Manegold et al. analyzed whether the OS in the cisplatin-pemetrexed arm of the phase III study by Vogelzang et al. was influenced by post- study chemotherapy (PSC) (21,50). Less patients in the combination arm received PSC (37.2% vs. 47.3% in the cisplatin arm). The patients who received PSC had a survival benefit (P<0.01), but it is unknown whether this survival benefit is caused by the PSC, or that patients who lived longer received more second line treatment (50).
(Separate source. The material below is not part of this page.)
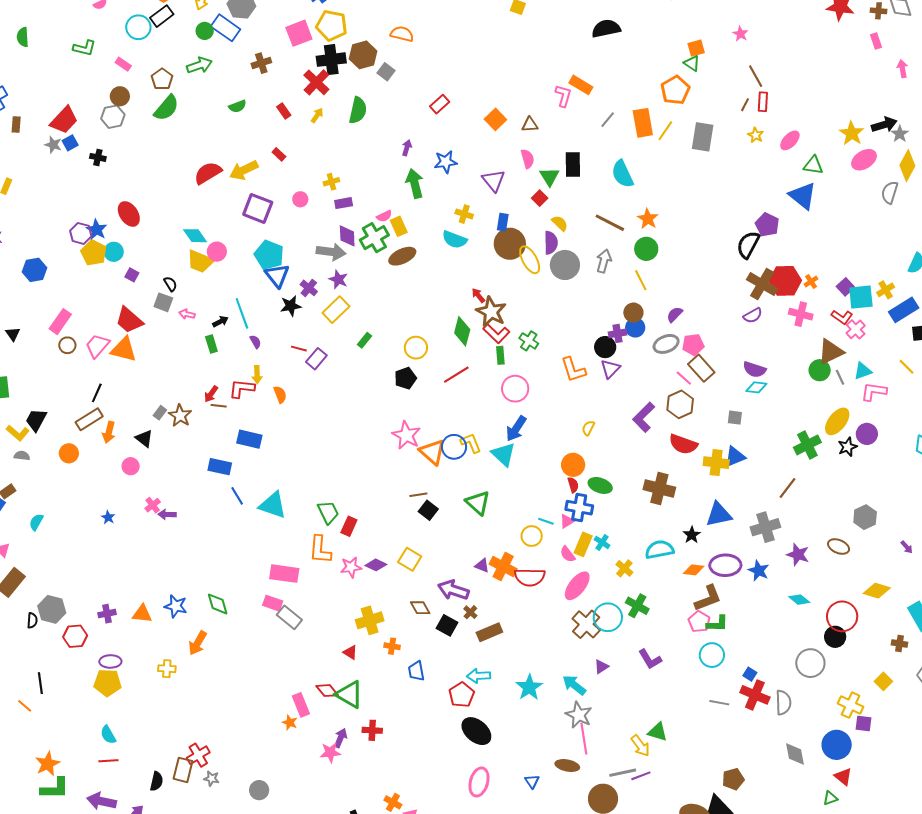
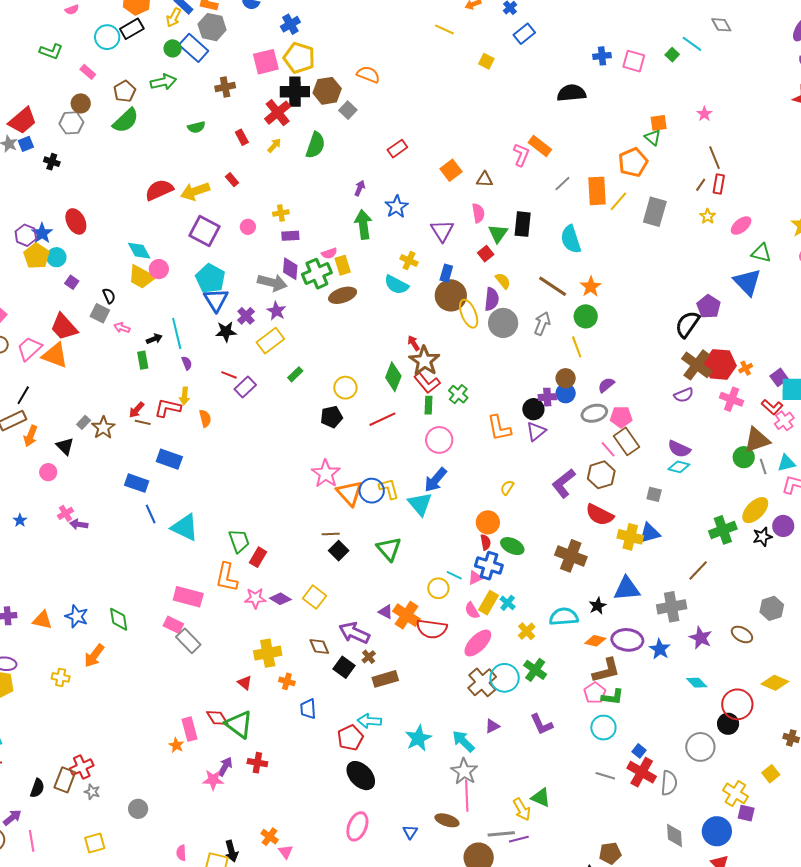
blue star: (446, 162) -> (397, 207), turned -30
Predicting responses to chemotherapy would be of great value. A way to identifying the proper drug (combination) was developed by Schunselaar et al. With this technique, it is possible to perform a drug screening on primary mesothelioma cultures from pleural fluid and thereby guide treatment decisions of corresponding patients that were progressive after first or second line treatment. The in vitro prediction was adequate in seven out of the eleven drug screens. Limitation to this study was the inability to screen for pemetrexed sensitivity and the limited number of pleural fluid samples that led to a primary mesothelioma culture that was a candidate for drug screening (155 pleural fluid samples from 102 patients) (51).
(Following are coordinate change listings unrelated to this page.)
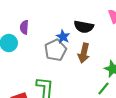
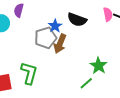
brown arrow: (84, 53) -> (60, 44), moved

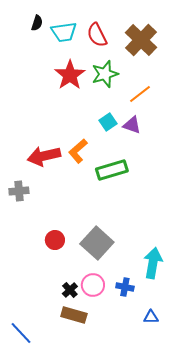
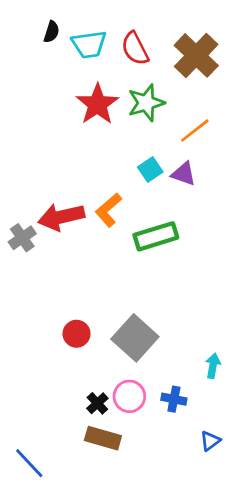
gray cross: (19, 191) -> (22, 238), moved, turned -30
cyan arrow: (153, 263) -> (213, 366), size x0.6
blue triangle: (151, 317) -> (210, 441), turned -35

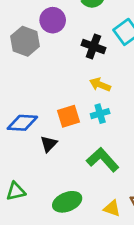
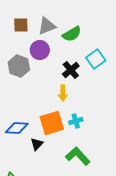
black cross: (93, 46) -> (71, 70), turned 30
yellow arrow: (100, 85) -> (63, 93), moved, turned -112
orange square: (68, 116) -> (52, 123), size x1.4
Currently, a randomized phase III study is investigating if immunotherapy (pembrolizumab) is beneficial compared to gemcitabine or vinorelbine in patients with progressive disease after at least one prior line of platinum-based chemotherapy. The estimated number of patients to be accrued is 142, with estimated completion of accrual end of 2020 (NCT02991482). Vinorelbine is currently also under investigation in a phase II study in MPM progressive patients after first line therapy. Patients will be randomised (1:2) to receive either BSC or BSC with vinorelbine (NCT02139904). The estimated enrolment is 200 patients and is expected to complete in March 2018.
The future of chemotherapy
Combining therapies like chemotherapy, targeted therapy and immunotherapy will be more and more prominent. The first studies in lung cancer, combining chemotherapy (like paclitaxel/carboplatin, platinum with gemcitabine or pemetrexed and docetaxel) with immunotherapy (like nivolumab with or without ipilimumab or pembrolizumab) are promising with improvement of PFS and response rates (52). Challenges will be to find the optimal combinations strategies in terms of timing, agents and to select the right patients for the right treatment.
Chemotherapeutic options have extensively been evaluated in the last three decades. This has resulted only in a few active chemotherapeutic regimes, which provide a limited but significant profit for the patients. A platinum-pemetrexed combination remains the standard first line therapy. There is growing evidence for addition of anti-angiogenesis therapy, like bevacizumab, to first line treatment. There is no standard second line treatment in which the value of single agent chemotherapy in recurrent seems limited. Combinations of active agents, including cytotoxic agents, targeted therapy and immunotherapy are currently under investigation, and first results seem promising. The next step is to reveal the optimal combination of chemotherapy with angiogenesis inhibitors or immunotherapy in the (near) future and to select the optimal treatment for the individual patient.
Conflicts of Interest: Dr. JA Burgers: Advisory board AstraZeneca, Boehringer-Ingelheim, Roche Nederland. Prof. Dr. P Baas: Advisor/consultant BMS, MSD, AZ Pfizer and Grants of MSD and BMS. Dr. de Gooijer has no conflicts of interest to declare.